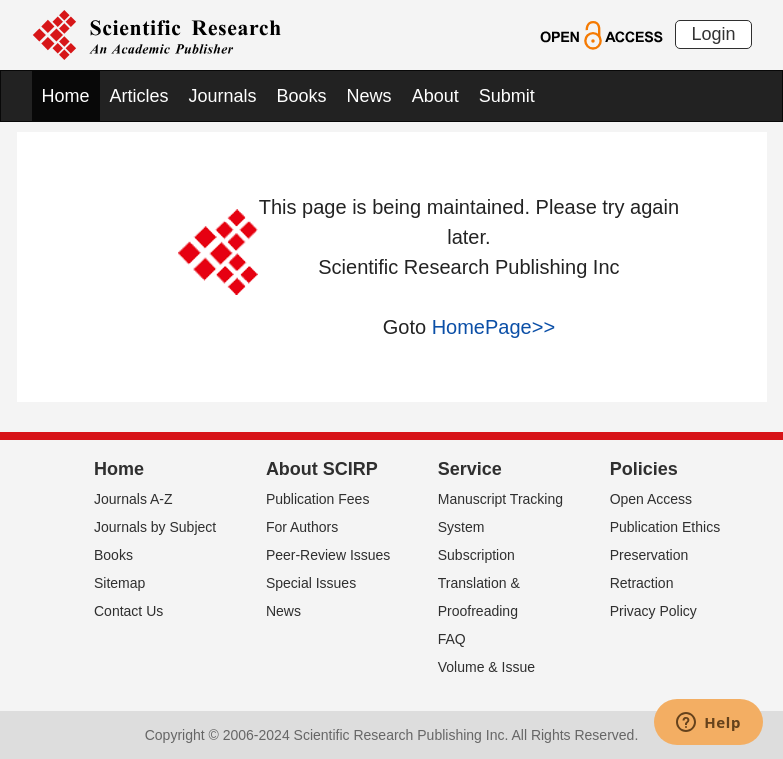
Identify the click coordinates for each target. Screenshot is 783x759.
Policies (644, 469)
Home (66, 96)
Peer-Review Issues (328, 555)
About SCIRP (322, 469)
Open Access (651, 499)
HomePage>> (493, 327)
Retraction (642, 583)
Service (470, 469)
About (435, 96)
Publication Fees (318, 499)
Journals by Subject (155, 527)
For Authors (302, 527)
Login (713, 34)
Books (302, 96)
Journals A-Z (133, 499)
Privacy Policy (653, 611)
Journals (223, 96)
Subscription (476, 555)
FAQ (452, 639)
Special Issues (311, 583)
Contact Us (128, 611)
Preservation (649, 555)
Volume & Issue (486, 667)
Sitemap (119, 583)
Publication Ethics (665, 527)
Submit (507, 96)
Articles (139, 96)
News (369, 96)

◆ What you will do:
When a line in the listing above holds the word "Publication", copy it.

◆ Exercise result:
Publication Fees (318, 499)
Publication Ethics (665, 527)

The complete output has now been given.